As many drinking water facilities are supplied from surface water reservoirs, the streamflow situation is pertinent to both drinking water supply and quality. High flows can stir up sediment and cause turbidity in the reservoirs, requiring additional treatments to render the water potable. Low flow volume is linked to warmer temperatures in the reservoir and can be an issue for water quality where HABs are present. WT tracks streamflow trends with an eye to the impacts on drinking water supply and quality in each of the state's watersheds. Check the watershed layer on the map to see the direction of flow and streamflows that may be impacting drinking water today.
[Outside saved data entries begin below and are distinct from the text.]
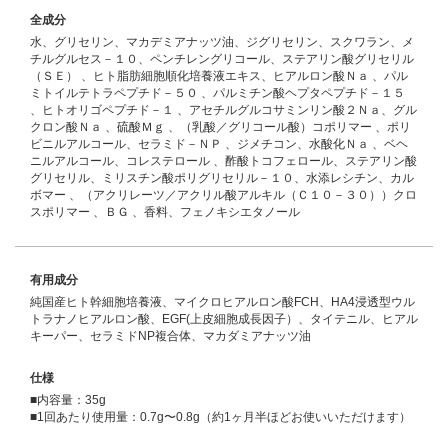
全成分
水、グリセリン、マカデミアナッツ油、ジグリセリン、スクワラン、メ
チルグルセス－１０、ペンチレングリコール、ステアリン酸グリセリル
（ＳＥ） 、ヒト脂肪細胞順化培養液エキス、ヒアルロン酸Ｎａ 、パル
ミトイルテトラペプチド－５０ 、パルミチン酸ヘプタペプチド－１５
、ヒトオリゴペプチド－１ 、アセチルグルコサミンリン酸２Ｎａ、グル
クロン酸Ｎａ 、硫酸Ｍｇ 、（乳酸／グリコール酸）コポリマー 、ポリ
ビニルアルコール、セラミド－ＮＰ 、ジメチコン、水酸化Ｎａ 、ベヘ
ニルアルコール、コレステロール 、酢酸トコフェロール、ステアリン酸
グリセリル、ミリスチン酸ポリグリセリル－１０、水添レシチン、カル
ボマー 、（アクリレーツ／アクリル酸アルキル（Ｃ１０－３０））クロ
スポリマー 、ＢＧ 、香料、フェノキシエタノール
有用成分
純国産ヒト幹細胞培養液、マイクロヒアルロン酸FCH、HA4浸透型ウル
トラナノヒアルロン酸、EGF(上皮細胞成長因子）、タイテニル、ヒアル
キーパー、セラミドNP複合体、マカダミアナッツ油
仕様
■内容量：35g
■1回あたり使用量：0.7g〜0.8g（約1ヶ月半ほどお使いいただけます）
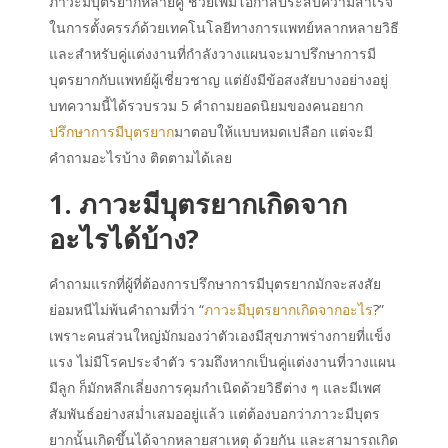
ภาวะมีบุตรยากหลายคู่ ช่วยเพิ่มโอกาสประสบความสำเร็จ
ในการตั้งครรภ์ด้วยเทคโนโลยีทางการแพทย์หลากหลายวิธี
และสำหรับคู่แต่งงานที่กำลังวางแผนจะมาปรึกษาการมี
บุตรยากกับแพทย์ผู้เชี่ยวชาญ แต่ยังมีข้อสงสัยบางอย่างอยู่
บทความนี้ได้รวบรวม 5 คำถามยอดนิยมของคนอยาก
ปรึกษาการมีบุตรยาก
มาตอบให้แบบหมดเปลือก แต่จะมี
คำถามอะไรบ้าง ติดตามได้เลย
1. ภาวะมีบุตรยากเกิดจาก
อะไรได้บ้าง?
คำถามแรกที่ผู้ที่ต้องการปรึกษาการมีบุตรยากมักจะสงสัย
ย่อมหนีไม่พ้นคำถามที่ว่า “
ภาวะมีบุตรยากเกิดจากอะไร
?”
เพราะคนส่วนใหญ่มักมองว่าตัวเองมีสุขภาพร่างกายที่แข็ง
แรง ไม่มีโรคประจำตัว รวมถึงหากเป็นคู่แต่งงานที่วางแผน
มีลูก ก็มักหลีกเลี่ยงการคุมกำเนิดด้วยวิธีต่าง ๆ และมีเพศ
สัมพันธ์อย่างสม่ำเสมออยู่แล้ว แต่ต้องบอกว่าภาวะมีบุตร
ยากนั้นเกิดขึ้นได้จากหลายสาเหตุ ด้วยกัน และสามารถเกิด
USGS Provisional Data Statement
Data are provisional and subject to revision until they have been thoroughly reviewed and received final approval. Current condition data relayed by satellite or other telemetry are automatically screened to not display improbable values until they can be verified.
Provisional data may be inaccurate due to instrument malfunctions or physical changes at the measurement site. Subsequent review based on field inspections and measurements may result in significant revisions to the data.
Data users are cautioned to consider carefully the provisional nature of the information before using it for decisions that concern personal or public safety or the conduct of business that involves substantial monetary or operational consequences. Information concerning the accuracy and appropriate uses of these data or concerning other hydrologic data may be obtained from the USGS.